- Born: 1952 (age 73–74) Putnam, Connecticut, U.S.
- Education: School of Visual Arts (BFA, 1980)
- Known for: Photography
- Website: tombaril.net

= Tom Baril =

American photographer (born 1952)

Tom Baril (born 1952) is an American photographer known for his photographs of flowers, landscapes, and architecture. Based in New York, he creates work characterized by textural detail and soft focus, often using a handmade pinhole camera.

He worked for a decade as Robert Mapplethorpe's printer, developing technical printing skills, before establishing himself as an independent artist.

==Early life and education==
Baril was born in Putnam, Connecticut and earned a Bachelor of Fine Arts in photography from the School of Visual Arts in New York City in 1980.

==Career==
In 1979, while still a student at the School of Visual Arts, Baril turned to printing to support his photography career and was hired as Robert Mapplethorpe's printer. The working relationship lasted 10 years. Mapplethorpe confined Baril to the darkroom, communicated with him through third parties, and often paid him late, but Baril stayed on. During this period, Baril's own photography was overshadowed by Mapplethorpe's, and he essentially paused his career.

Baril's technical skill was widely recognized, and Mapplethorpe was praised for the quality of the printing. Mapplethorpe's aesthetic demands were specific: he wanted "everything to look beautiful", whether flowers, faces, or figure studies. Baril and Mapplethorpe connected over their shared appreciation of classical tradition.

After leaving Mapplethorpe's employ, Baril concentrated on his own photography, but continued to print in Mapplethorpe's original darkroom, later part of the Mapplethorpe Foundation.

Gallerist David Fahey introduced 4AD owner Ivo Watts-Russell to Baril's work, which led to 4AD's publishing Baril's first monograph in 1997. The initial printing of 2,500 copies sold out immediately, and instantly boosted Baril's career. Despite its popularity, the book was not financially successful due to its expensive hand-binding and specialized printing process.

In 1998, Baril was described as "one of the hottest contemporary fine-art photographers".

==Work==

Alpine Poppies (1998), from Botanica (Arena Editions, 2000)
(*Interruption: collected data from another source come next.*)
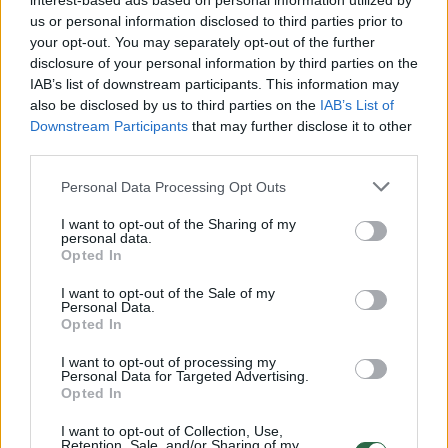
interest-based ads based on personal information utilized by
lašiša, nes „Iki“ jos pjausniams paskelbta net
us or personal information disclosed to third parties prior to
47 proc. nuolaida – kilogramą įsigysite vos už
your opt-out. You may separately opt-out of the further
8,99 Eur.
disclosure of your personal information by third parties on the
IAB’s list of downstream participants. This information may
also be disclosed by us to third parties on the
IAB’s List of
Downstream Participants
that may further disclose it to other
„Dalis tęsia tradiciją ir marinuoja patys, bet
third parties.
vis daugiau žmonių naudojasi patogia
Personal Data Processing Opt Outs
galimybe sutaupyti laiko ir marinavimą patiki
profesionalams. Rūpinantis aukšta kokybe,
I want to opt-out of the Sharing of my
personal data.
„Iki“ mėsininkai sveriamose lentynose
Opted In
siūlomus gaminius patys marinuoja vietoje
I want to opt-out of the Sale of my
Personal Data.
pagal kruopščiai atrinktus ir laiko patikrintus
Opted In
receptus – populiariuosius šašlykus, gardžią
I want to opt-out of processing my
šoninę, kvapnius sparnelius, burnoje
Personal Data for Targeted Advertising.
Opted In
tirpstančius šonkauliukus. Jie šį savaitgalį „Iki“
ir pigesni – sutaupysite 20 proc.“, – atkreipia
I want to opt-out of Collection, Use,
Retention, Sale, and/or Sharing of my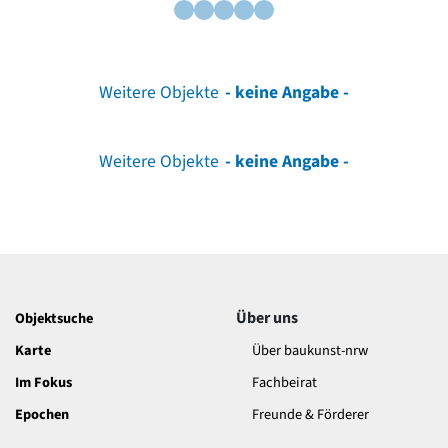
Weitere Objekte
- keine Angabe -
Weitere Objekte
- keine Angabe -
Über uns
Objektsuche
Karte
Über baukunst-nrw
Im Fokus
Fachbeirat
Epochen
Freunde & Förderer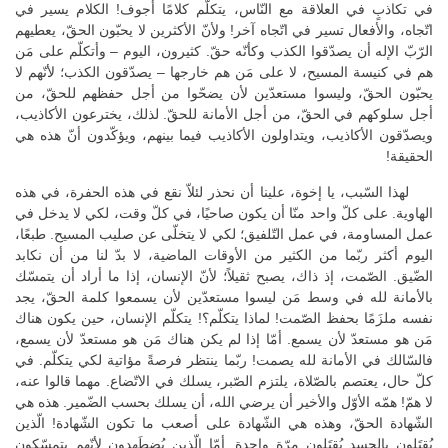
في تكاذبٍ في العلاقة مع النّاس، يتكلّم كلامًا أجوف! الكلام يسير في
اتّجاه، والأفعال تسير في اتّجاه آخر! ولأنّ الأكثرين لا يحبّون الحقّ، يعطيهم
الرّبّ الإله أن يصدّقوا الكذب وكأنّه حقّ. كثيرون، اليوم – وأتكلّم على مَن
هم في كنيسة المسيح، لا على مَن هم خارجها – يصدّقون الكذب؛ لأنّهم لا
يحبّون الحقّ، وليسوا مستعدّين لأن يضحّوا من أجل حفظهم للحقّ، من
أجل سلوكهم في الحقّ، من أجل الأمانة للحقّ. لذلك، يخترعون الأكاذيب،
ويصدّقون الأكاذيب، ويتداولون الأكاذيب فيما بينهم، ويؤكّدون أنّ هذه هي
الحقيقة!
لهذا السّبب، يا إخوة، علينا أن نحذر لئلاّ نقع في هذه الحفرة، في هذه
الهاوية. على كلّ واحد منّا أن يكون صاحيًا، في كلّ وقت، لكي لا يدخل في
عمل المساومة، في عمل التّلفيق؛ لكي لا يتخلّى عن صليب المسيح. طبعًا،
اليوم أكثر ربّما من الكثير من الأوقات الماضية، لا بدّ لنا من أن نكابد
الضّيق. الصّمت، إذ ذاك، يصبح ثقيلاً؛ لأنّ الإنسان، إذا ما أراد أن يتمسّك
بالأمانة لله في وسط مَن ليسوا مستعدّين لأن يسمعوا كلمة الحقّ، يجد
نفسه ملزَمًا بحفظ الصّمت! لماذا يتكلّم؟! يتكلّم الإنسان، حين يكون هناك
مَن هو مستعدّ لأن يسمع. أمّا إذا لم يكن هناك مَن هو مستعدّ لأن يسمع،
فالسّالك في الأمانة لله يصمت! ربّما ينتظر فرصةً مؤاتية لكي يتكلّم. في
كلّ حال، يعتصم بالصّلاة، يلتزم الصّبر، يسلك في الاتّضاع. مهما قالوا عنه،
لا همّ! همّه الأوّل والأخير أن يرضي الله، أن يسلك بحسب الضّمير. هذه هي
الشّهادة الحقّ، وهذه هي الشّهادة على أصعب ما تكون الشّهادة! الّذين
يُقتَلون بالجسد يُقتَلون مرّة واحدة. أمّا الّذين يُضطَهدون لأنّهم يتمسّكون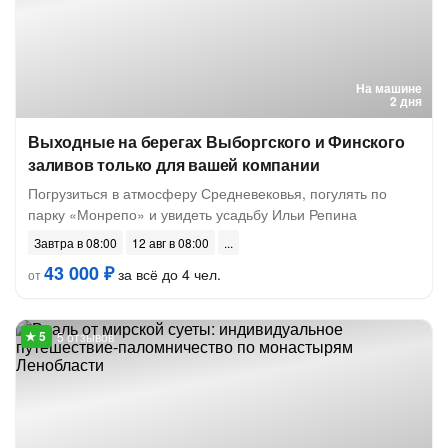
На машине
2 дня
Выходные на берегах Выборгского и Финского
заливов только для вашей компании
Погрузиться в атмосферу Средневековья, погулять по
парку «Монрепо» и увидеть усадьбу Ильи Репина
Завтра в 08:00
12 авг в 08:00
43 000 ₽
за всё до 4 чел.
от
5 отзывов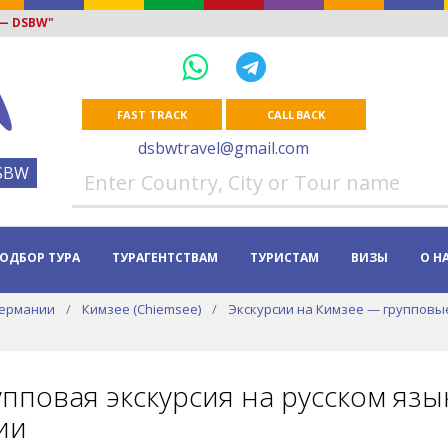
 — DSBW"
FAST TRACK
CALL BACK
dsbwtravel@gmail.com
SBW
ОДБОР ТУРА
ТУРАГЕНТСТВАМ
ТУРИСТАМ
ВИЗЫ
О Н
Германии
Кимзее (Chiemsee)
Экскурсии на Кимзее — групповы
пповая экскурсия на русском язык
ии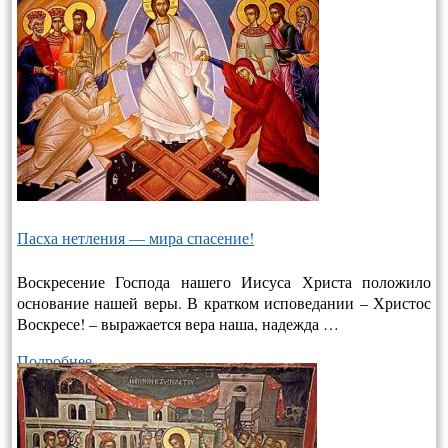
Пасха нетления — мира спасение!
Воскресение Господа нашего Иисуса Христа положило
основание нашей веры. В кратком исповедании – Христос
Воскресе! – выража­ется вера наша, надежда …
Подробнее…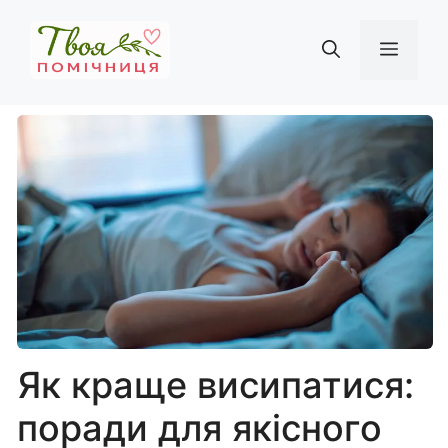
Перейти
до
Мен
вмісту
Як краще висипатися:
поради для якісного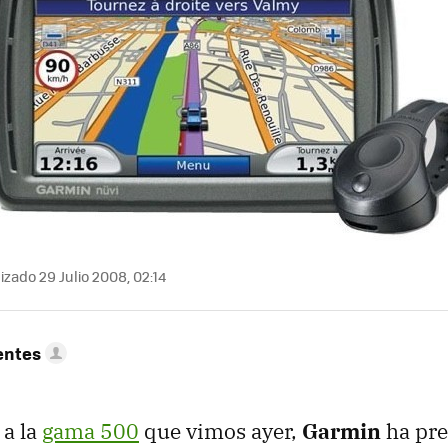
izado 29 Julio 2008, 02:14
entes
a la
gama 500
que vimos ayer,
Garmin
ha pre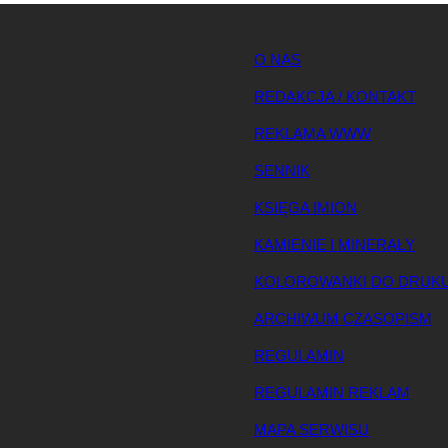
O NAS
REDAKCJA / KONTAKT
REKLAMA WWW
SENNIK
KSIĘGA IMION
KAMIENIE I MINERAŁY
KOLOROWANKI DO DRUK
ARCHIWUM CZASOPISM
REGULAMIN
REGULAMIN REKLAM
MAPA SERWISU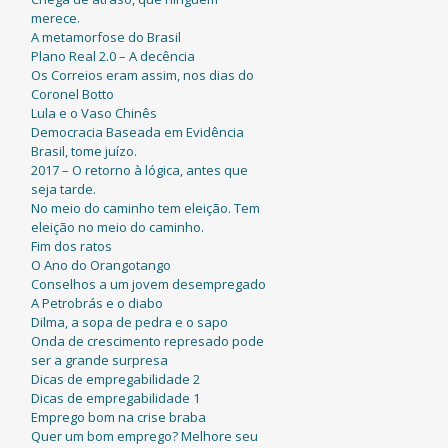
merece.
A metamorfose do Brasil
Plano Real 2.0 – A decência
Os Correios eram assim, nos dias do
Coronel Botto
Lula e o Vaso Chinês
Democracia Baseada em Evidência
Brasil, tome juízo.
2017 – O retorno à lógica, antes que
seja tarde.
No meio do caminho tem eleição. Tem
eleição no meio do caminho.
Fim dos ratos
O Ano do Orangotango
Conselhos a um jovem desempregado
A Petrobrás e o diabo
Dilma, a sopa de pedra e o sapo
Onda de crescimento represado pode
ser a grande surpresa
Dicas de empregabilidade 2
Dicas de empregabilidade 1
Emprego bom na crise braba
Quer um bom emprego? Melhore seu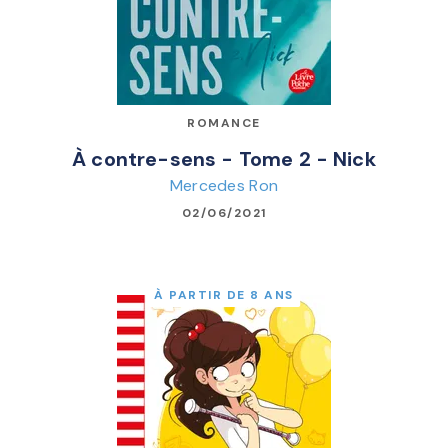
ROMANCE
À contre-sens - Tome 2 - Nick
Mercedes Ron
02/06/2021
À PARTIR DE 8 ANS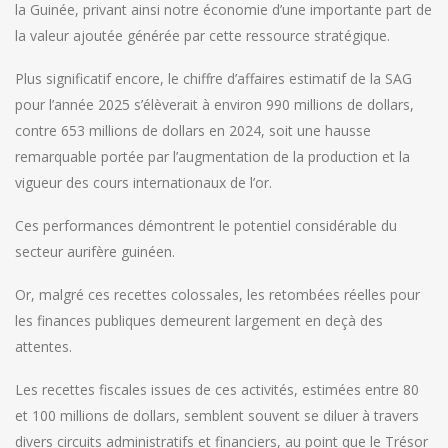
la Guinée, privant ainsi notre économie d’une importante part de
la valeur ajoutée générée par cette ressource stratégique.
Plus significatif encore, le chiffre d’affaires estimatif de la SAG
pour l’année 2025 s’élèverait à environ 990 millions de dollars,
contre 653 millions de dollars en 2024, soit une hausse
remarquable portée par l’augmentation de la production et la
vigueur des cours internationaux de l’or.
Ces performances démontrent le potentiel considérable du
secteur aurifère guinéen.
Or, malgré ces recettes colossales, les retombées réelles pour
les finances publiques demeurent largement en deçà des
attentes.
Les recettes fiscales issues de ces activités, estimées entre 80
et 100 millions de dollars, semblent souvent se diluer à travers
divers circuits administratifs et financiers, au point que le Trésor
Baril primarily photographs three subjects: flowers, landscapes, and architecture, including such industrial subjects as the Brooklyn Bridge, the Verrazzano–Narrows Bridge, and steel mills. His work has been described as "quietly contemplative" in contrast to Mapplethorpe's "loudly transgressive" images.

In 1994, Baril began working with pinhole photography, using a 4×5 view camera and Polaroid Type 55 film, which creates both a print and a reusable negative.

Baril's printing technique uses selenium toner, followed by a tea bath, to give the prints warmer, deeper tones. He specifically uses Lipton tea. He often leaves the raw marks from Polaroid separation around the edges of his prints. Baril also uses solarization, exposing film to light while still developing. This process creates bubbles and streaks that he uses to advantage, giving his prints "an occasional painterliness".

==Collections==
Baril's work is in the following public collections:
- Bell Gallery, Brown University
- Benton Museum of Art, University of Connecticut
- Bibliothèque nationale de France, Paris
- Brooklyn Museum, New York
- Delaware Art Museum, Wilmington
- Harvard Art Museums, Cambridge, Massachusetts
- Philadelphia Museum of Art, Philadelphia

==Publications==
- Tom Baril (1997). 4AD. ISBN 978-0-9657450-0-0.
- Botanica (2000). Arena Editions. ISBN 978-1-892041-20-3.